Data
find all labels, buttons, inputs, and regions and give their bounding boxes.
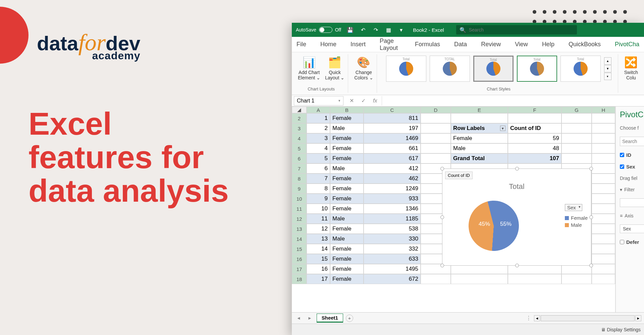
tab-quickbooks[interactable]: QuickBooks	[567, 38, 603, 51]
pie-label-female: 55%	[500, 221, 512, 227]
chart-style-1[interactable]: Total	[386, 56, 426, 82]
pie-slices[interactable]	[463, 195, 524, 256]
tab-review[interactable]: Review	[479, 38, 503, 51]
tab-data[interactable]: Data	[452, 38, 469, 51]
field-sex[interactable]: Sex	[620, 164, 644, 170]
chart-style-3[interactable]: Total	[473, 56, 514, 82]
table-row[interactable]: 65Female617Grand Total107	[292, 153, 615, 163]
qat-grid-icon[interactable]: ▦	[385, 26, 392, 34]
redo-icon[interactable]: ↷	[372, 26, 379, 34]
field-id[interactable]: ID	[620, 152, 644, 158]
col-E[interactable]: E	[451, 107, 508, 113]
table-row[interactable]: 43Female1469Female59	[292, 133, 615, 143]
pane-title: PivotC	[620, 110, 644, 119]
fx-label[interactable]: fx	[373, 98, 377, 104]
undo-icon[interactable]: ↶	[359, 26, 367, 34]
col-A[interactable]: A	[307, 107, 330, 113]
col-F[interactable]: F	[508, 107, 561, 113]
status-bar: 🖥 Display Settings	[292, 324, 644, 335]
col-D[interactable]: D	[421, 107, 451, 113]
chart-style-gallery: Total TOTAL Total Total Total ▲▼▾	[386, 56, 611, 82]
palette-icon: 🎨	[357, 56, 370, 69]
tab-view[interactable]: View	[513, 38, 530, 51]
pane-search[interactable]	[620, 137, 644, 146]
pivot-chart[interactable]: Count of ID Total 55% 45% Sex Female Mal…	[442, 169, 591, 266]
search-icon: 🔍	[460, 27, 466, 33]
sheet-tabs-bar: ◄ ► Sheet1 + ⋮ ◄►	[292, 312, 644, 324]
name-box[interactable]: Chart 1▾	[294, 96, 343, 106]
tab-nav-next[interactable]: ►	[306, 316, 314, 321]
chart-style-5[interactable]: Total	[560, 56, 601, 82]
new-sheet-button[interactable]: +	[346, 315, 353, 322]
logo: datafordev academy	[37, 32, 140, 61]
pivotchart-fields-pane: PivotC Choose f ID Sex Drag fiel ▾Filter…	[615, 107, 644, 312]
horizontal-scrollbar[interactable]: ⋮ ◄►	[526, 315, 641, 321]
tab-file[interactable]: File	[294, 38, 308, 51]
pie-label-male: 45%	[479, 221, 490, 227]
ribbon-tabs: File Home Insert Page Layout Formulas Da…	[292, 37, 644, 52]
switch-icon: 🔀	[624, 56, 638, 69]
legend-field-dropdown[interactable]: Sex	[565, 204, 582, 211]
formula-input[interactable]	[382, 96, 644, 106]
defer-layout[interactable]: Defer	[620, 239, 644, 245]
chart-title: Total	[442, 182, 591, 191]
excel-window: AutoSave Off 💾 ↶ ↷ ▦ ▾ Book2 - Excel 🔍 F…	[292, 23, 644, 335]
tab-nav-prev[interactable]: ◄	[294, 316, 303, 321]
quick-layout-button[interactable]: 🗂️ QuickLayout ⌄	[325, 56, 344, 80]
chart-element-icon: 📊	[303, 56, 316, 69]
chart-legend: Sex Female Male	[565, 204, 588, 229]
display-settings-button[interactable]: 🖥 Display Settings	[601, 327, 641, 332]
change-colors-button[interactable]: 🎨 ChangeColors ⌄	[354, 56, 373, 80]
tab-help[interactable]: Help	[540, 38, 556, 51]
tab-insert[interactable]: Insert	[348, 38, 368, 51]
qat-more-icon[interactable]: ▾	[397, 26, 405, 34]
tab-home[interactable]: Home	[318, 38, 338, 51]
titlebar: AutoSave Off 💾 ↶ ↷ ▦ ▾ Book2 - Excel 🔍	[292, 23, 644, 37]
filter-icon: ▾	[620, 187, 622, 192]
tab-formulas[interactable]: Formulas	[413, 38, 442, 51]
col-B[interactable]: B	[330, 107, 364, 113]
decor-red-circle	[0, 7, 29, 64]
search-input[interactable]	[469, 27, 574, 32]
col-C[interactable]: C	[364, 107, 421, 113]
group-chart-layouts: Chart Layouts	[308, 86, 335, 91]
filters-dropzone[interactable]	[620, 198, 644, 207]
table-row[interactable]: 32Male197Row Labels▾Count of ID	[292, 123, 615, 133]
axis-icon: ≡	[620, 213, 623, 218]
chart-style-2[interactable]: TOTAL	[430, 56, 470, 82]
quick-layout-icon: 🗂️	[328, 56, 341, 69]
table-row[interactable]: 1817Female672	[292, 274, 615, 284]
chart-style-4[interactable]: Total	[517, 56, 557, 82]
add-chart-element-button[interactable]: 📊 Add ChartElement ⌄	[298, 56, 320, 80]
col-G[interactable]: G	[561, 107, 592, 113]
search-box[interactable]: 🔍	[456, 25, 577, 35]
decor-dots-top	[533, 10, 627, 23]
document-title: Book2 - Excel	[413, 27, 444, 33]
enter-icon[interactable]: ✓	[361, 97, 366, 104]
ribbon: 📊 Add ChartElement ⌄ 🗂️ QuickLayout ⌄ Ch…	[292, 52, 644, 95]
axis-dropzone[interactable]: Sex	[620, 224, 644, 233]
switch-row-column-button[interactable]: 🔀 SwitchColu	[624, 56, 638, 80]
autosave-toggle[interactable]: AutoSave Off	[296, 27, 341, 33]
sheet-tab[interactable]: Sheet1	[317, 314, 343, 323]
select-all-corner[interactable]: ◢	[292, 107, 307, 113]
tab-page-layout[interactable]: Page Layout	[378, 34, 403, 55]
formula-bar-row: Chart 1▾ ✕ ✓ fx	[292, 95, 644, 107]
tab-pivotchart[interactable]: PivotCha	[613, 38, 641, 51]
cancel-icon[interactable]: ✕	[350, 97, 354, 104]
save-icon[interactable]: 💾	[346, 26, 354, 34]
col-H[interactable]: H	[592, 107, 615, 113]
worksheet[interactable]: ◢ A B C D E F G H 21Female81132Male197Ro…	[292, 107, 615, 312]
chart-field-button[interactable]: Count of ID	[445, 172, 473, 179]
table-row[interactable]: 54Female661Male48	[292, 143, 615, 153]
style-gallery-arrows[interactable]: ▲▼▾	[604, 57, 611, 80]
headline: Excel features for data analysis	[29, 107, 229, 207]
table-row[interactable]: 21Female811	[292, 113, 615, 123]
group-chart-styles: Chart Styles	[487, 86, 511, 91]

About this task
In the entries above, which lines hold the word "Excel"? Copy them out.

Response to this exercise
excel-window: AutoSave Off 💾 ↶ ↷ ▦ ▾ Book2 - Excel 🔍 F…	[292, 23, 644, 335]
titlebar: AutoSave Off 💾 ↶ ↷ ▦ ▾ Book2 - Excel 🔍	[292, 23, 644, 37]
document-title: Book2 - Excel	[413, 27, 444, 33]
headline: Excel features for data analysis	[29, 107, 229, 207]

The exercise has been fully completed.